BEGIN

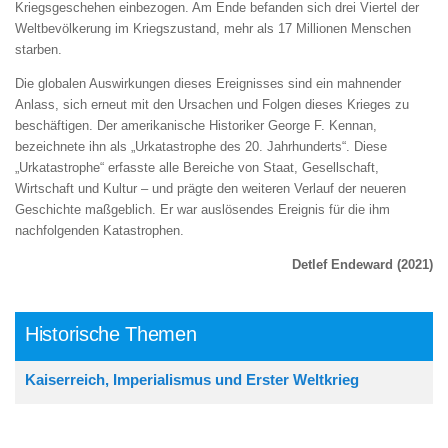
Kriegsgeschehen einbezogen. Am Ende befanden sich drei Viertel der
Weltbevölkerung im Kriegszustand, mehr als 17 Millionen Menschen
starben.
Die globalen Auswirkungen dieses Ereignisses sind ein mahnender
Anlass, sich erneut mit den Ursachen und Folgen dieses Krieges zu
beschäftigen. Der amerikanische Historiker George F. Kennan,
bezeichnete ihn als „Urkatastrophe des 20. Jahrhunderts“. Diese
„Urkatastrophe“ erfasste alle Bereiche von Staat, Gesellschaft,
Wirtschaft und Kultur – und prägte den weiteren Verlauf der neueren
Geschichte maßgeblich. Er war auslösendes Ereignis für die ihm
nachfolgenden Katastrophen.
Detlef Endeward (2021)
Historische Themen
Kaiserreich, Imperialismus und Erster Weltkrieg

END

### TRY IT
Every line from the top of the records above to the line with "beschäftigen. Der amerikanische", inclusive, should be duplicated exactly, minus the pictures.

### EXPECTED ANSWER
Kriegsgeschehen einbezogen. Am Ende befanden sich drei Viertel der
Weltbevölkerung im Kriegszustand, mehr als 17 Millionen Menschen
starben.
Die globalen Auswirkungen dieses Ereignisses sind ein mahnender
Anlass, sich erneut mit den Ursachen und Folgen dieses Krieges zu
beschäftigen. Der amerikanische Historiker George F. Kennan,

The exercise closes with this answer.